Refuse workers in Hull are out to give the bosses hell

Issue No. 2598

Waste management drivers in Hull are on strike for two weeks to demand sick pay for all workers

Waste management drivers in Hull are on strike for two weeks to demand sick pay for all workers (Pic: Tony Smith/Facebook)

Drivers at an FCC waste management depot in Wilmington, Hull, are striking for two weeks to demand sick pay for all workers.

The action follows a previous seven-day strike. Workers in the Unison union rejected a 2 percent pay rise on the basis that it wasn’t being paid to everyone.

The action has grown with workers from Driffield who also work for FCC, showing their support on the picket.

FCC managers have threatened agency staff with the sack.

And they have suspended two workers who were on strike previously—including the Health and Safety rep—on trumped up charges.

Despite this the mood among pickets has hardened.

Senior shop steward Russell Bowering said, “They’re always saying to us that FCC are a company that like to do the right thing. It’s time they realise that what they’re doing is wrong and they need to pay everyone sick pay.”

Waste collection workers in Essex are set to start a wave of strikes against “rubbish management” on 12 April.
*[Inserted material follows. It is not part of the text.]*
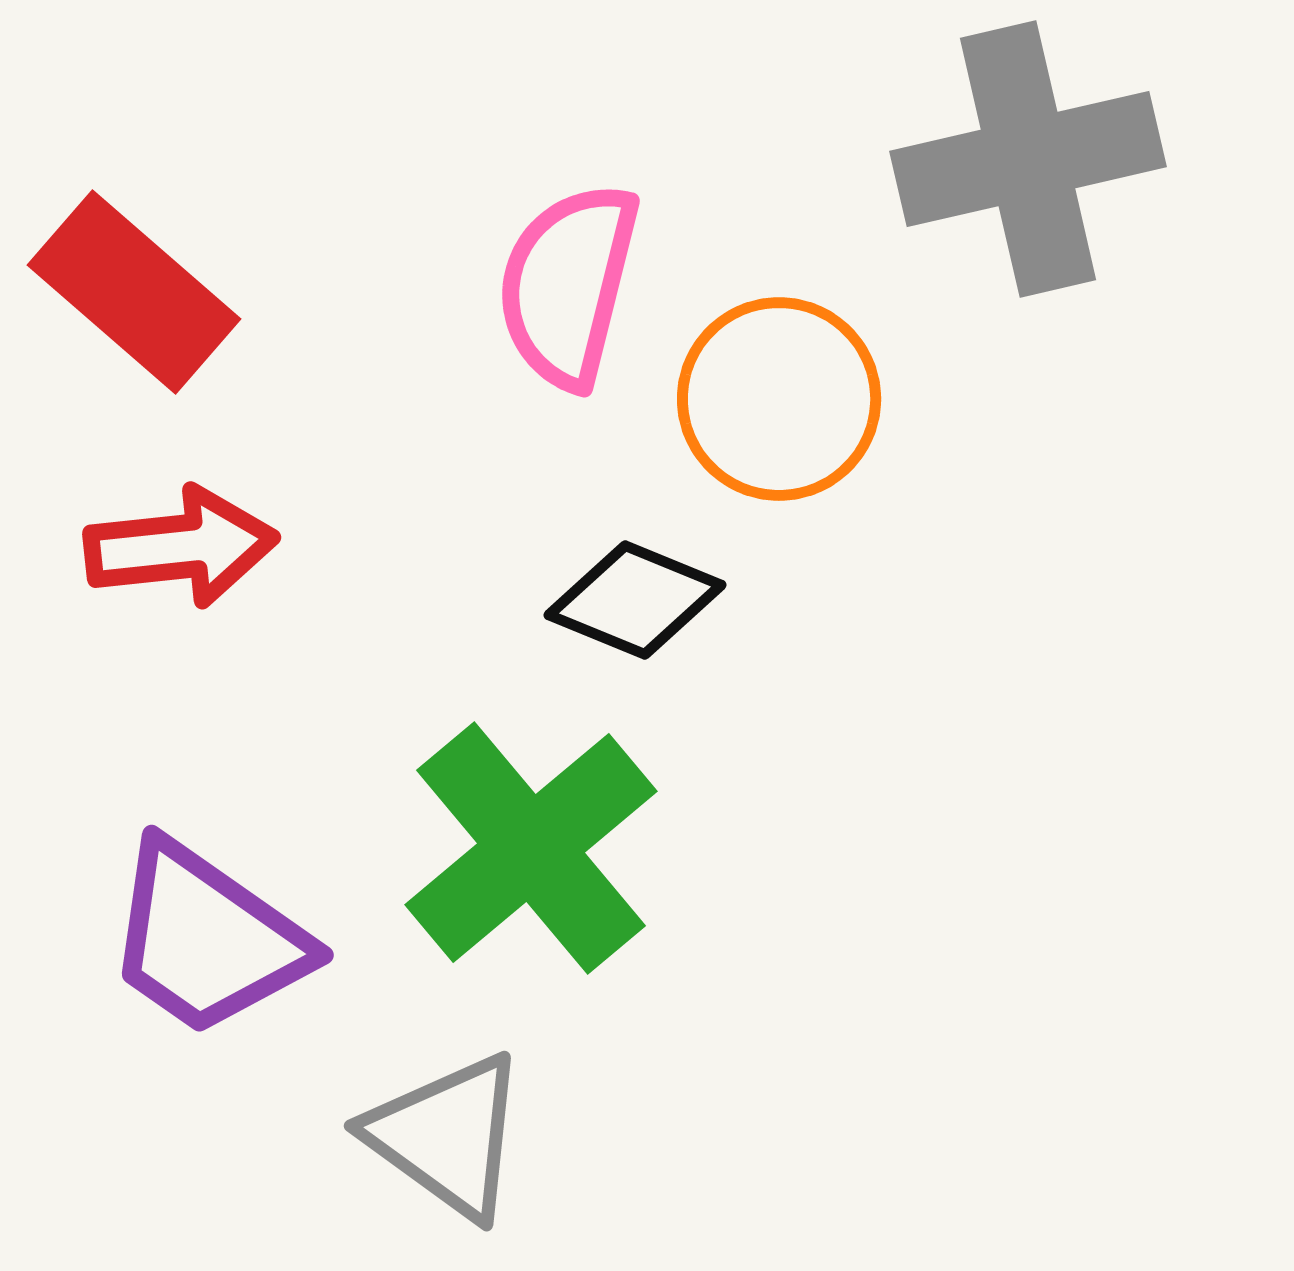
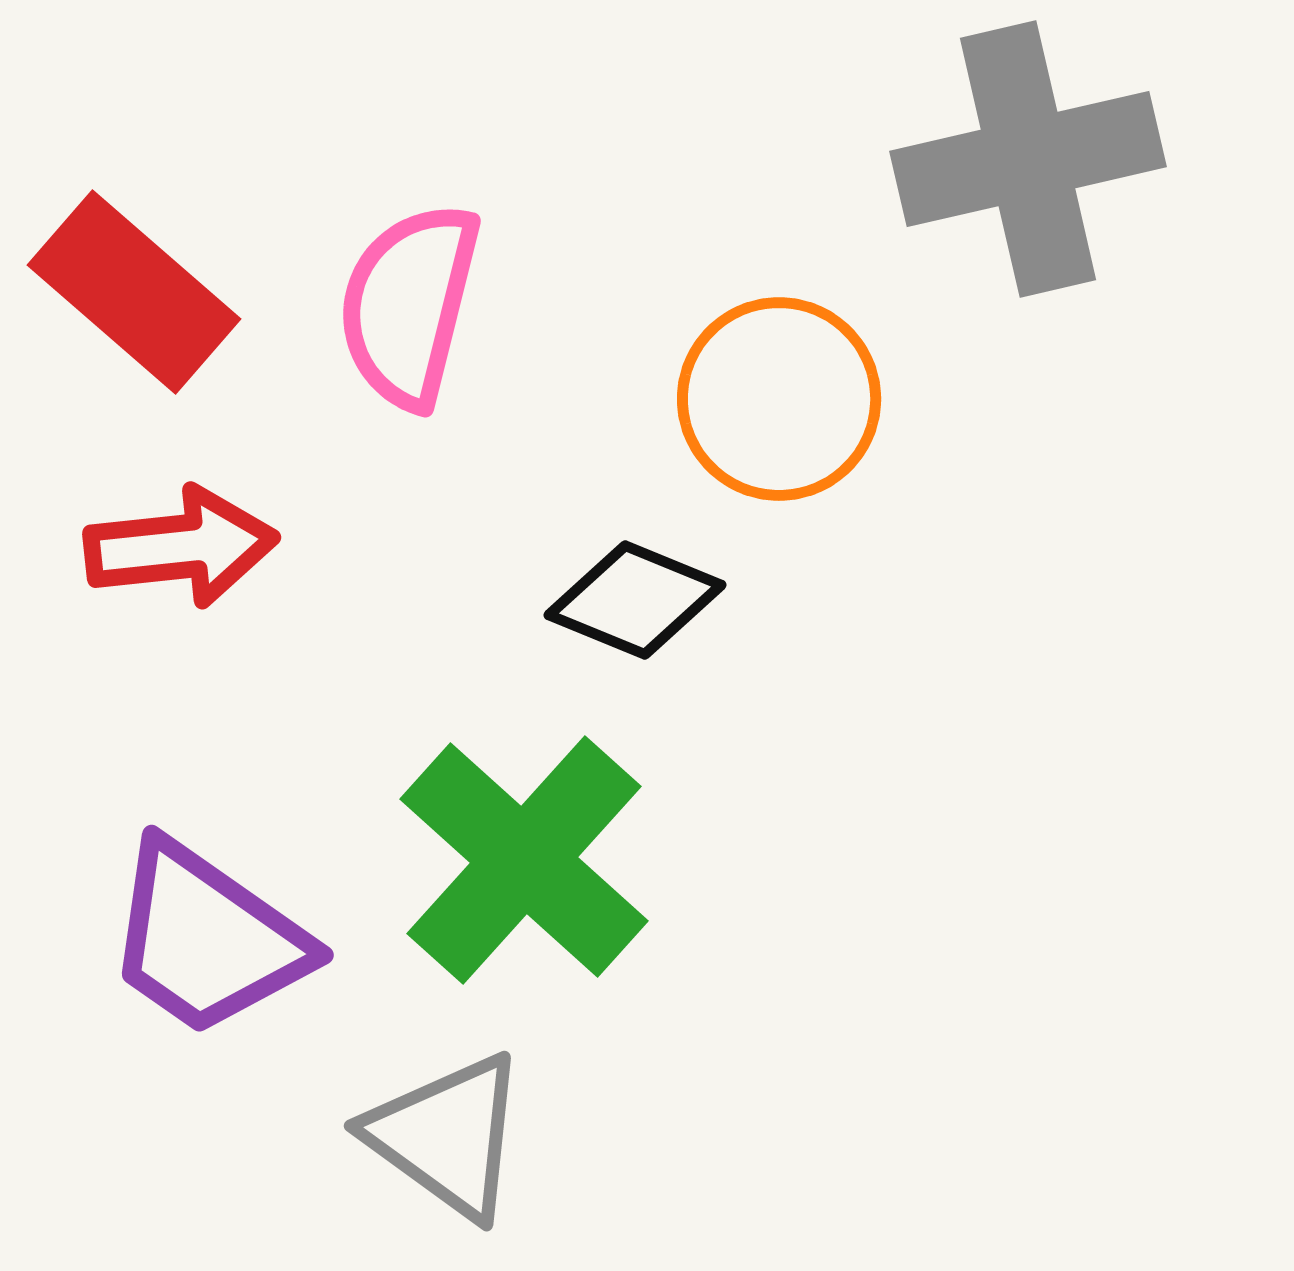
pink semicircle: moved 159 px left, 20 px down
green cross: moved 7 px left, 12 px down; rotated 8 degrees counterclockwise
The 65 Unite union members plan to walk out every Thursday and Friday for the next three weeks.

They are then set to strike for 72 hours from 1 May and a further three 24 hour strikes in May.

Migrant workers win with a wildcat strike

Workers at the Orion recycling plant in east London struck last week without going through all the usual balloting requirements last week—and won their demands within hours.

The ten migrant workers in the United Voices of the World Union, all from Peru, fought for proper safety and hygiene equipment. They won a personal pledge from the company owner to provide proper face masks, air filters, gloves and four pairs of protective overalls each.

There was also a pledge to provide soap and toilet paper, and showers on site within a month. The boss also pledged to meet with the union to discuss a pay increase to meet the London Living Wage, plus occupational sick pay.

The strikers also received a personal apology from the site manager for abusing the workers. And they won the promise that they would still be paid and not be victimised for the day of this unprecedented wildcat strike.